Severe postoperative hypoglycemia in a patient with pheochromocytoma and preclinical Cushing's syndrome.

Background: Postoperative hypoglycemia is not a common complication following the removal of a pheochromocytoma. Although the mechanism of hypoglycemia is not fully understood, it seems that it is caused by excessive rebound secretion of insulin after surgical resection of pheochromocytoma.

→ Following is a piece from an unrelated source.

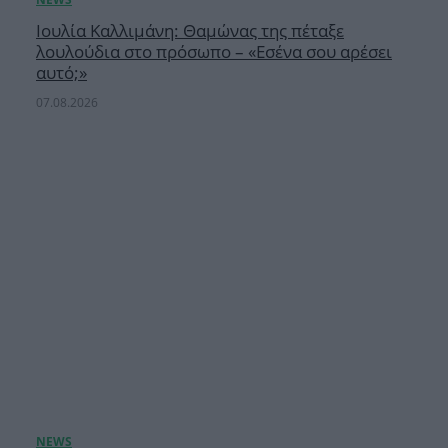
Ιουλία Καλλιμάνη: Θαμώνας της πέταξε
λουλούδια στο πρόσωπο – «Εσένα σου αρέσει
αυτό;»
07.08.2026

Case Report: We report a 43-year-old woman with a very rare association of pheochromocytoma and preclinical Cushing's syndrome (PCS) in the same adrenal gland who developed severe postoperative hypoglycemia. Pheochromocytoma was diagnosed by high serum and urine metanephrine and normetanephrine levels. PCS was characterized by blunted cortisol diurnal rhythm, low ACTH level, and failure of cortisol suppression by dexamethasone without any clinical signs of cortisol excess. In the early postoperative period after surgical removal of right adrenal gland, the patient lapsed into a stuporous state. The blood glucose level was 0.7 mmol/l. During the next 48 hours, normoglycemia was maintained with a continuous infusion of 20% glucose. On the third postoperative day, infusion was discontinued, oral feeds were introduced, and the plasma glucose level normalized. The patient did not have further episodes of hypoglycemia. Pathology revealed medullary pheochromocytoma and a cortical tumor of right adrenal gland. During the fifth postoperative day, plasma metanephrine and normetanephrine were 0.13 nmol/l and 0.30 nmol/l, respectively. Urinary metanephrine decreased to 0.5 pmol/24 h and normetanephrine to 2.8 micromol/24 h.

Conclusions: This report indicates the importance of close monitoring of blood glucose level in a patient with pheochromocytoma after removal of an adrenal gland.